Recentemente il Ministero del Tesoro ha colmato il vuoto di informazioni circa il valore del patrimonio pubblico, sia mobiliare che immobiliare5.

In particolare, si possono individuare tre macro aggregati che potrebbero essere oggetto di dismissione.

In primo luogo, il patrimonio immobiliare della Pubblica Amministrazione (PA). Dalle stime del Ministero emerge che questo patrimonio ammonta nel complesso a quasi 370 miliardi di euro, di cui però solo 42 è il valore degli immobili dismettibili, escludendo di mettere in vendita anche le abitazioni pubbliche che da sole valgono 150 miliardi.

La seconda voce di patrimonio privatizzabile è quella relativa alle partecipazioni della PA, il cui valore di mercato è stimato pari a 132 miliardi. Ipotizzando che preservare dalla privatizzazione le grandi reti di distribuzione – ritenute da molti analisti strategiche e che per tale motivo dovrebbero rimanere pubbliche6 – si possa realizzare anche solo il 50% di tale ammontare, da questa posta si potrebbero ottenere circa 65 miliardi.

Infine, il valore di mercato dei crediti pubblici e le anticipazioni attive della PA, che potrebbero essere cartolarizzati ed immessi sul mercato, sono pari a poco più di 100 miliardi.

In definitiva, il valore di mercato del patrimonio pubblico suscettibile di dismissione è stimabile quindi intorno ai 200 miliardi di euro, un valore ragguardevole (circa 13 punti di Pil) che potrebbe essere ancor più alto in termini di valore nominale (anche un punto di Pil in più) data la corrente svalutazione osservata sui titoli di Stato.

Per il meccanismo di funzionamento di queste specifiche aste pubbliche, inoltre, l’entità dei titoli di Stato movimentati sarebbe ben più elevato. Infatti, ipotizzando lotti minimi d’asta pari in media a 1 miliardo di euro, l’ammontare coinvolto andrebbe moltiplicato per il numero di enti partecipanti all’asta.
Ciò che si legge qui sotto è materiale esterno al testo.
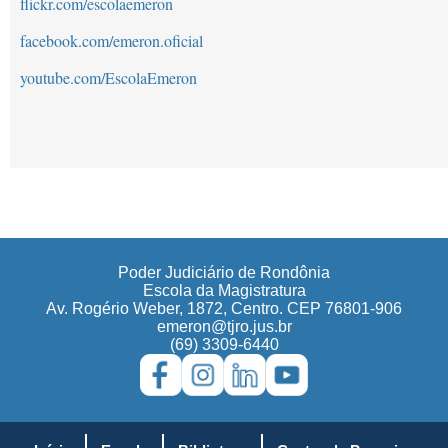
flickr.com/escolaemeron
facebook.com/emeron.oficial
youtube.com/EscolaEmeron
Poder Judiciário de Rondônia
Escola da Magistratura
Av. Rogério Weber, 1872, Centro. CEP 76801-906
emeron@tjro.jus.br
(69) 3309-6440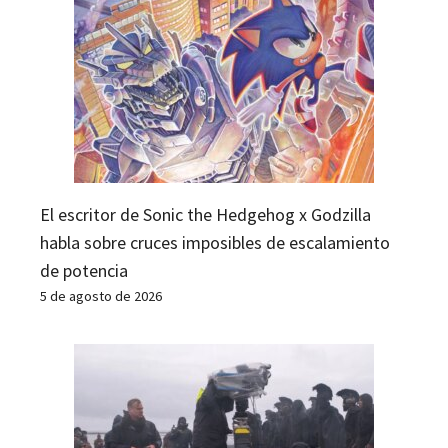
El escritor de Sonic the Hedgehog x Godzilla
habla sobre cruces imposibles de escalamiento
de potencia
5 de agosto de 2026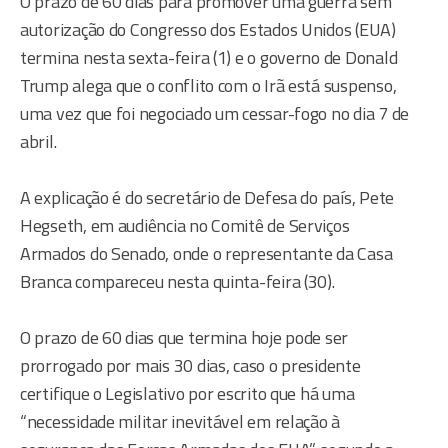
O prazo de 60 dias para promover uma guerra sem
autorização do Congresso dos Estados Unidos (EUA)
termina nesta sexta-feira (1) e o governo de Donald
Trump alega que o conflito com o Irã está suspenso,
uma vez que foi negociado um cessar-fogo no dia 7 de
abril.
A explicação é do secretário de Defesa do país, Pete
Hegseth, em audiência no Comitê de Serviços
Armados do Senado, onde o representante da Casa
Branca compareceu nesta quinta-feira (30).
O prazo de 60 dias que termina hoje pode ser
prorrogado por mais 30 dias, caso o presidente
certifique o Legislativo por escrito que há uma
“necessidade militar inevitável em relação à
Con in media 3 enti partecipanti per asta, ad esempio, l’entità di titoli di Stato messi in circolazione sarebbe estremamente rilevante (200 aste in cui ogni controparte deposita un miliardo di euro di titoli di Stato determinerebbe una movimentazione complessiva di 600 miliardi, pari a oltre il 30% dello stock del debito).

Anche nel caso in cui si procedesse ad una dismissione del patrimonio pubblico nell’arco di alcuni anni, le masse coinvolte sarebbero così rilevanti da determinare una rilevante crescita di domanda di titoli italiani e, conseguentemente, una più rapida normalizzazione dello spread Btp-Bund.

 

* Le opinioni espresse appartengono esclusivamente all’autore e non sono quindi attribuibili all’Istituto di appartenenza.

1. Si vedano ad esempio Perrotti e Zingales su IlSole-24Ore del 9 luglio 2011.

2. Si veda Manasse su lavoce.info del 1 giugno 2011.

3. Bisogna tra l’altro ricordare che le evidenze empiriche mostrano che le società privatizzate riescono, nella maggioranza dei casi, ad aumentare l’efficienza, i profitti, gli investimenti e la loro solidità finanziaria (si veda William L. Megginson W.L. e Netter J.M., 2001, From State To Market: A Survey Of Empirical Studies On Privatization, Journal of Economic Literature 39:2).

4. Tale deposito verrebbe ovviamente restituito nel caso in cui la controparte non si aggiudicasse l’asta.

5. Si veda nello specifico Edoardo Reviglio su http://www.tesoro.it/primo-piano/primo-piano.asp?ppid=27991

6. Si vedano Barucci e Messori su nelmerito.com del 29 luglio 2011.